Dance Gavin Dance isn’t the only influence you’ll hear in Conversation Piece; indeed, during my many repeated listens, I was reminded of several bands, including The Fall of Troy, Closure in Moscow, Tides of Man, and La Dispute. While A Lot Like Birds definitely play original music, you can’t help but feel like they’re amazingly good at taking the best elements out of post-hardcore’s best bands of past and present. I’m not the only one who thinks this; another reviewer had this to say of the album:
It would not be, by any stretch of the imagination, too much to claim that Conversation Piece serves as a definitive time capsule of the best that post-hardcore has had to offer throughout the years.

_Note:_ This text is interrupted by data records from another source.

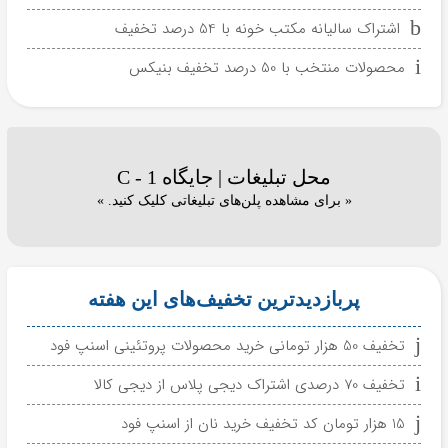
اشتراک سالیانه مکتب خونه با 54 درصد تخفیف
محصولات منتخب با 50 درصد تخفیف بنیکس
محل تبلیغات | جایگاه C - 1
« برای مشاهده پلن‌های تبلیغاتی کلیک کنید. »
پربازدیدترین تخفیف‌های این هفته
تخفیف 50 هزار تومانی خرید محصولات پروتئینی اسنپ فود
تخفیف 70 درصدی اشتراک دیجی پلاس از دیجی کالا
15 هزار تومان کد تخفیف خرید نان از اسنپ فود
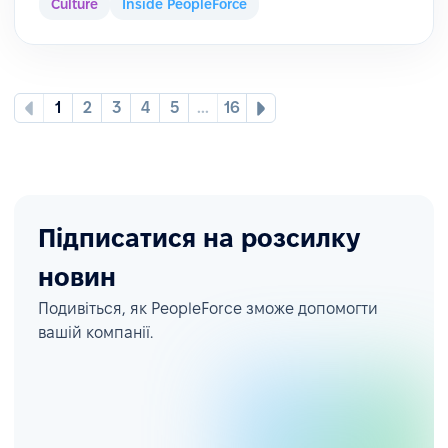
Culture
Inside PeopleForce
1
2
3
4
5
...
16
Підписатися на розсилку
новин
Подивіться, як PeopleForce зможе допомогти
вашій компанії.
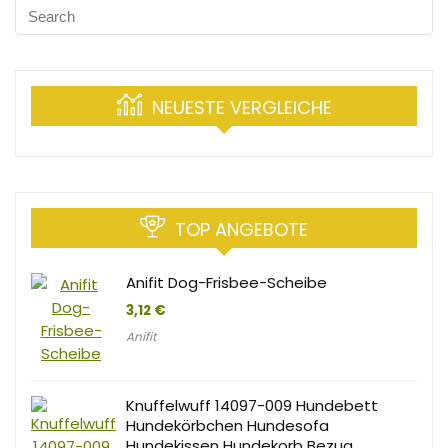
NEUESTE VERGLEICHE
TOP ANGEBOTE
Anifit Dog-Frisbee-Scheibe
3,12
€
Anifit
Knuffelwuff 14097-009 Hundebett
Hundekörbchen Hundesofa
Hundekissen Hundekorb Bezug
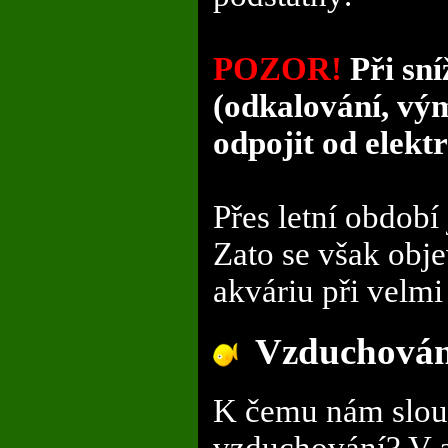
POZOR!
Při sní
(odkalování, vý
odpojit od elektr
Přes letní období
Zato se však obje
akváriu při velm
Vzduchován
K čemu nám slouž
vzduchování? V a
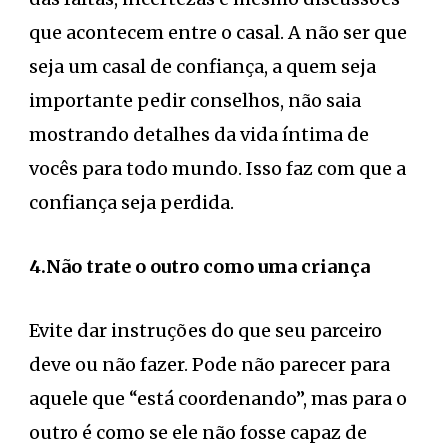
que acontecem entre o casal. A não ser que
seja um casal de confiança, a quem seja
importante pedir conselhos, não saia
mostrando detalhes da vida íntima de
vocês para todo mundo. Isso faz com que a
confiança seja perdida.
4.Não trate o outro como uma criança
Evite dar instruções do que seu parceiro
deve ou não fazer. Pode não parecer para
aquele que “está coordenando”, mas para o
outro é como se ele não fosse capaz de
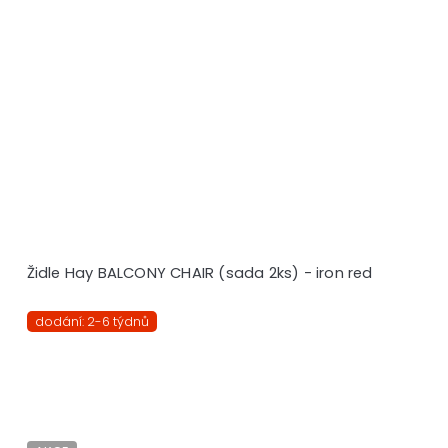
Židle Hay BALCONY CHAIR (sada 2ks) - iron red
dodání: 2-6 týdnů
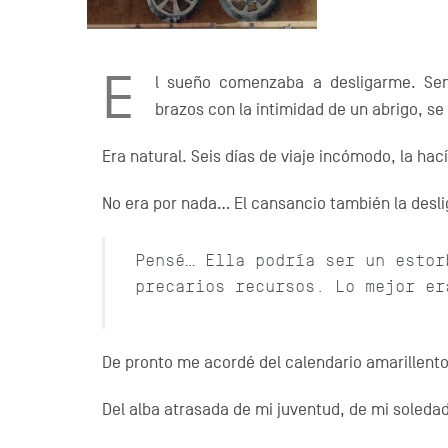
E
l sueño comenzaba a desligarme. Sen
brazos con la intimidad de un abrigo, s
Era natural. Seis días de viaje incómodo, la hac
No era por nada… El cansancio también la deslig
Pensé… Ella podría ser un estor
precarios recursos. Lo mejor er
De pronto me acordé del calendario amarillento
Del alba atrasada de mi juventud, de mi soledad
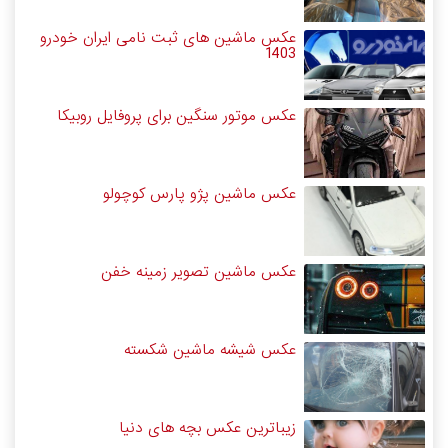
عکس ماشین های ثبت نامی ایران خودرو
1403
عکس موتور سنگین برای پروفایل روبیکا
عکس ماشین پژو پارس کوچولو
عکس ماشین تصویر زمینه خفن
عکس شیشه ماشین شکسته
زیباترین عکس بچه های دنیا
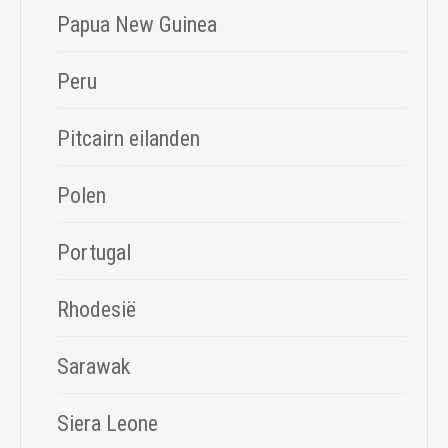
Papua New Guinea
Peru
Pitcairn eilanden
Polen
Portugal
Rhodesië
Sarawak
Siera Leone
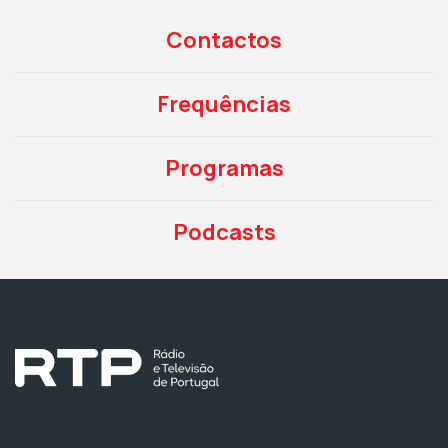
Contactos
Frequências
Programas
Podcasts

If you’re not familiar with those other bands, though, you’re probably asking yourself, “What’s this music actually like?” I’d say you should fire up the embedded sample tracks to find out, but to describe them in writing, I’d say they’re a really progressive, bombastic type of post-hardcore. Amidst the frantic trading of Cory Lockwood’s screams and Kurt Travis’ beautiful cleans (which sometimes even come close to the soulfulness of Jonny Craig’s – much to my delight), you’ll hear a lot of really technical, varied guitar passages, nicely audible bass, and great drumming. Out of all the instruments, the guitar steals the spotlight here in my opinion. The only exception would be the song “Vanity’s Fair”, in which the bass is so groovy that it’ll make you want to start dancing. Seriously.
To be honest, the only thing that would improve this album is more cleans and less screams. While Cory’s screaming is very good, Kurt’s cleans are the stuff of legend and I want to hear more of them. Just listen to the aforementioned “A Satire of a Satire of a Satire is Tiring” for your proof.
Conversation Piece is still racking up repeated plays on my morning walks to class, and I think it’s going to end up being one of my favorite post-hardcore albums. This is definitely one record you want to check out.